Getting started with Kafka Streams

Sameer Bandaru
7 min readMar 3, 2020

--

With growing volumes of data (statistics says data gets doubled every 2–3 years),its acquisition and its subsequent transformation into actionable insight is quite complex process. Especially when dealing with real time streaming data at an unprecedented speed is a big challenge.

But with the evolution of many architectures available now, it has become fairly easy to accelerate your data processing at a large scale.

Of many architectures that are available for processing real time streaming data, Kafka Streams (from Apache Kafka) is one of them which can be used to build a highly Elastic, Scalable and Fault-tolerant system.

It is a processing and transformation component that comes/ships along with kafka binary. It can be used for multiple purposes:-

1. To build a streaming pipeline across systems/different application components (works well with Distributed systems).

2. To enrich the incoming stream of data (performing some data transformation).

The good thing with kafka streams is that no separate cluster is required to run it.

If we see at a very high level , there are primarily three components involved.

Input Source, Output Source:-

Input source is an ingestion component for our streams application. This will provide us the required data for transformation/enrichment.

These input data sources can be anything:

a. Frequent DB updates (via CDC events).
b. Real time data (could be some live sensor information or click stream data or some social network feeds like twitter)
c. Output of another application/component via kafka topics etc.

* In kafka streams there is no concept of batch processing, data is processed as one record at a time.

Irrespective of what data source it is, data should be injected into kafka topics for our streams application to consume the data.

But how and who will push data to the topics ? (take examples a and b above)

There should be some kind of adapters who consume that information from these source systems and feed to topic for processing right?

Well, “Kakfa connect” is one such component which will do it for us with simple configuration.
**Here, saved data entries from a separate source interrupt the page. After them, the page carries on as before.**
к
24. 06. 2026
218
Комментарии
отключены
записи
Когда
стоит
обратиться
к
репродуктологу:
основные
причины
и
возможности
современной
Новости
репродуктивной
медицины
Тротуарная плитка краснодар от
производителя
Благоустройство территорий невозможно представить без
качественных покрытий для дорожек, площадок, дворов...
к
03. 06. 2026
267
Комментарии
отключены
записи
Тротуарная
So, assume it as an intermediate component which will connect data source to streams application for processing.

(Now, it feels like Kafka Connect + Kafka streams together will make the wonders right ? and yes, that exactly true).
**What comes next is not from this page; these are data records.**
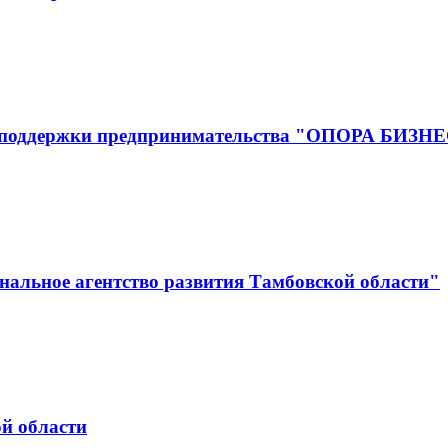
р поддержки предпринимательства "ОПОРА БИЗН
альное агентство развития Тамбовской области"
й области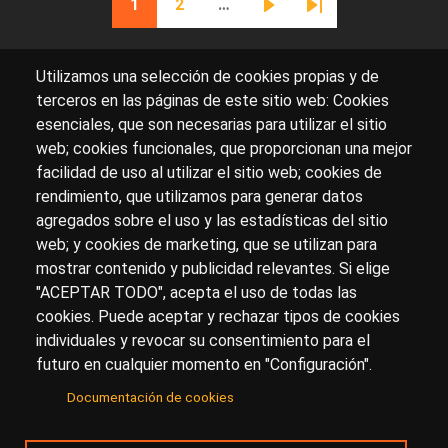
1
2
…
Página actual
Página
Siguiente página
Última página
Utilizamos una selección de cookies propias y de
terceros en las páginas de este sitio web: Cookies
esenciales, que son necesarias para utilizar el sitio
Sobre artehistoria.com
web; cookies funcionales, que proporcionan una mejor
facilidad de uso al utilizar el sitio web; cookies de
Para ponerte en contacto con nosotros, escríbenos en
rendimiento, que utilizamos para generar datos
el formulario de
contacto
agregados sobre el uso y las estadísticas del sitio
Accesibilidad
Aviso Legal
Privacidad
web; y cookies de marketing, que se utilizan para
mostrar contenido y publicidad relevantes. Si elige
"ACEPTAR TODO", acepta el uso de todas las
cookies. Puede aceptar y rechazar tipos de cookies
© Copyright 2017.
arteHistoria
&
Toools, S.L
o sus
individuales y revocar su consentimiento para el
licenciantes son los propietarios de todos los derechos
futuro en cualquier momento en "Configuración".
de propiedad intelectual e industrial de:
Documentación de cookies
(a) este sitio web publicado bajo el dominio
artehistoria.com
(b) todo el material publicado en artehistoria.com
Kafka connect is all together a separate concept and will be discussed separately.

When the data is pushed to kafka topics, every message/record is associated with key and value (producer will publish the key and value).
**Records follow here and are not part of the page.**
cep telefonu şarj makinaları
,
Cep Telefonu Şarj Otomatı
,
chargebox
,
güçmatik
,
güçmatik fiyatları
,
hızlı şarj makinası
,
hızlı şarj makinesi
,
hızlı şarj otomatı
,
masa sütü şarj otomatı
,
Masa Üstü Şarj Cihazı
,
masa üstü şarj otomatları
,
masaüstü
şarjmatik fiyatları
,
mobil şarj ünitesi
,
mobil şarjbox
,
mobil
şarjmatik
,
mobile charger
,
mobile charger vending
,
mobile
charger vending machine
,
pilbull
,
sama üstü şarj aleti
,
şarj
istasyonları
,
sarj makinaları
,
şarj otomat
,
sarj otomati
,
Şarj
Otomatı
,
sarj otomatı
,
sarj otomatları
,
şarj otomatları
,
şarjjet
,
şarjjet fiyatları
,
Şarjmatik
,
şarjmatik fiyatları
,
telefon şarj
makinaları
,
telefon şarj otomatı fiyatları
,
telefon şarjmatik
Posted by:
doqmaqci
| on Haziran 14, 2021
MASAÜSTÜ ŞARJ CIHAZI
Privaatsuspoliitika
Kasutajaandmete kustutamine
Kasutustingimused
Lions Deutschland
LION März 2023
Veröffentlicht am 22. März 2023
If the producer explicitly pushes the record with key, we can access both key and value(actual record) while consuming.But as key is not a mandatory parameter to be sent , so if producer does not explicitly specify it, default value of key is “null”

Now, Switching to last component “Output sources”, they are the consumers of your streams application. These could be kafka sink connector again connected to a DB source or simple kafka topic or some down streams application etc..

Streams Application (Heart of Streaming part):-

It is a processing component that transforms incoming stream record by record.

These stream of records (stream of data from now on, will be referred as stream of records) are immutable and can be replayed at any time.

Once the processor transforms data, it will be pushed to kafka topic again which can be consumed by our down stream applications.

Now, what is this processor, how to build it and how does it transform the incoming data ?

Well, to keep it simple, assume processing as a sequence of steps the incoming stream of data will be put through, in order to enrich the data.

The process of preparing this step by step process and building a flow on how data to be transformed is termed as “building a topology”.

Here Topology can include a multiple processors. See below figure:-

Before we go deep into processing details, it is important to understand certain properties. One of them is Serde configuration (key serde and value serde)

Serde stands for serialization and deserialization of data. This helps kafka to understand how to translate the data into bytes and vice-versa

We have to set the default key serde and value serde in the properties so that the stream processor will understand how to consume and act on the data.

Some example Serdes:- String serde, Long Serde, your specific custom serde (built with some Avro format or Json format etc..)

We will see how to build a topology with code snippet in a moment, but what we actually do as part of transformation and how does it look like?

Here are some examples:-

Example 1:- (Aggregating) when you get some string message in every record, you might want to count/aggregate how many times specific words are being repeated

Say:-
I/p record 1:- “Hello this is kafka streams app”.
O/p :- (Hello 1), (this 1), (is 1), (kafka 1), (streams 1) (app 1)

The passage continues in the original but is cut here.